Nasa’s £1.6 billion machine, named Curiosity, wil seek organic compounds and signs of whether the planet might be – or might ever have been – habitable.

Curiosity is twice as long and five times as heavy as earlier Mars rovers Spirit and Opportunity. It is equipped to carry a set of 10 science equipment  weighing 15 times as much as its predecessors’ science payloads.

A mast extending to 7 feet (2.1 meters) above ground provides height for cameras and a laser-firing instrument to study targets from a distance, while instruments on a 7-foot-long (2.1-meter-long) arm will study targets up close. 
Additional analytical instruments inside the rover will determine the composition of rock and soil samples acquired with the arm’s powdering drill and scoop.

The nuclear-powered craft will reach Mars in August 2012, where it wil enter the thin atmosphere at 3,200mph for a descent to the floor of a 100-mile-wide crater.

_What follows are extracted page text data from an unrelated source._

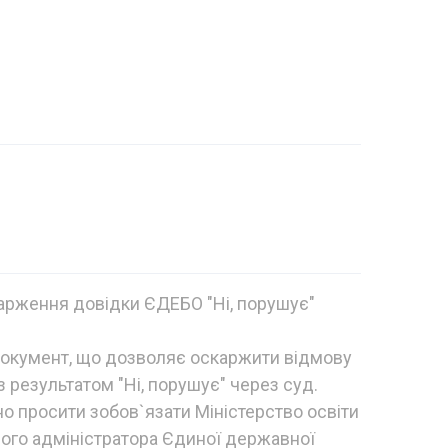
арження довідки ЄДЕБО "Ні, порушує"
окумент, що дозволяє оскаржити відмову
 результатом "Ні, порушує" через суд.
но просити зобов`язати Міністерство освіти
чного адміністратора Єдиної державної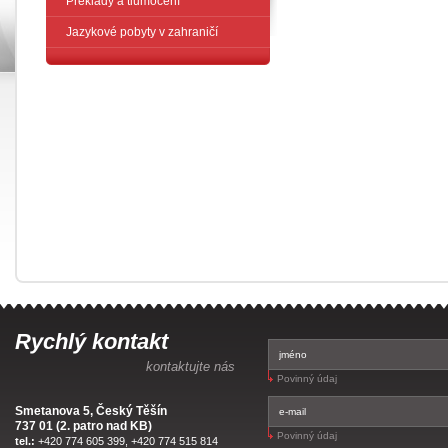
Překlady a tlumočení
Jazykové pobyty v zahraničí
Rychlý kontakt
kontaktujte nás
Povinný údaj
Smetanova 5, Český Těšín
737 01 (2. patro nad KB)
Povinný údaj
tel.:
+420 774 605 399, +420 774 515 814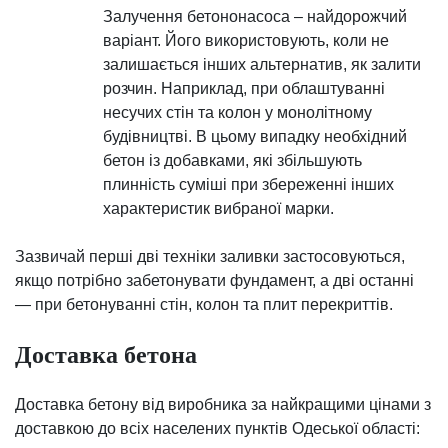
Залучення бетононасоса – найдорожчий
варіант. Його використовують, коли не
залишається інших альтернатив, як залити
розчин. Наприклад, при облаштуванні
несучих стін та колон у монолітному
будівництві. В цьому випадку необхідний
бетон із добавками, які збільшують
плинність суміші при збереженні інших
характеристик вибраної марки.
Зазвичай перші дві техніки заливки застосовуються,
якщо потрібно забетонувати фундамент, а дві останні
— при бетонуванні стін, колон та плит перекриттів.
Доставка бетона
Доставка бетону від виробника за найкращими цінами з
доставкою до всіх населених пунктів Одеської області: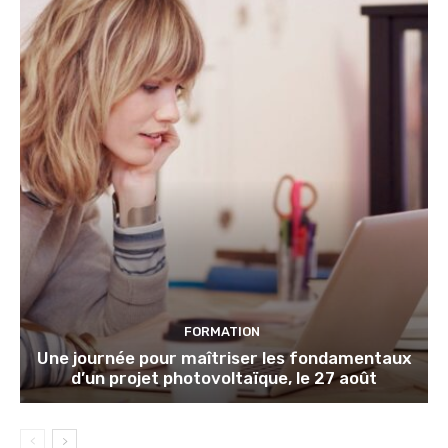
FORMATION
Une journée pour maîtriser les fondamentaux
d’un projet photovoltaïque, le 27 août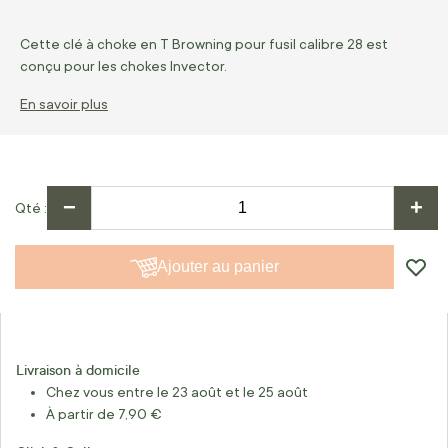
Cette clé à choke en T Browning pour fusil calibre 28 est
conçu pour les chokes Invector.
En savoir plus
−
+
Qté
Ajouter au panier
Livraison à domicile
Chez vous entre le 23 août et le 25 août
À partir de 7,90 €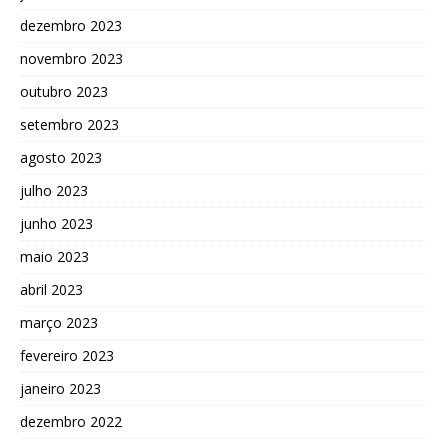
dezembro 2023
novembro 2023
outubro 2023
setembro 2023
agosto 2023
julho 2023
junho 2023
maio 2023
abril 2023
março 2023
fevereiro 2023
janeiro 2023
dezembro 2022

It will be gently lowered to the surface on cables suspended from a rocket-powered “sky crane” making its debut flight.

Because it is too big to employ airbags – like those on other crafts sent to Mars – Curiosity will rely  on landing rockets positioned above it, avoiding the challenge of finding a reliable way to get a one-ton vehicle off an elevated lander.

Instead, Curiosity will be set down on its six 20-inch-wide wheels, ready to roll.

Getting to Mars has always been difficult. The United States has launched 18 missions to the red planet, chalking up 13 successes and 5 failures, including back-to-back disasters in 1999. The Russians have fared worse, launching nearly 20 missions with only 2 partial successes to date.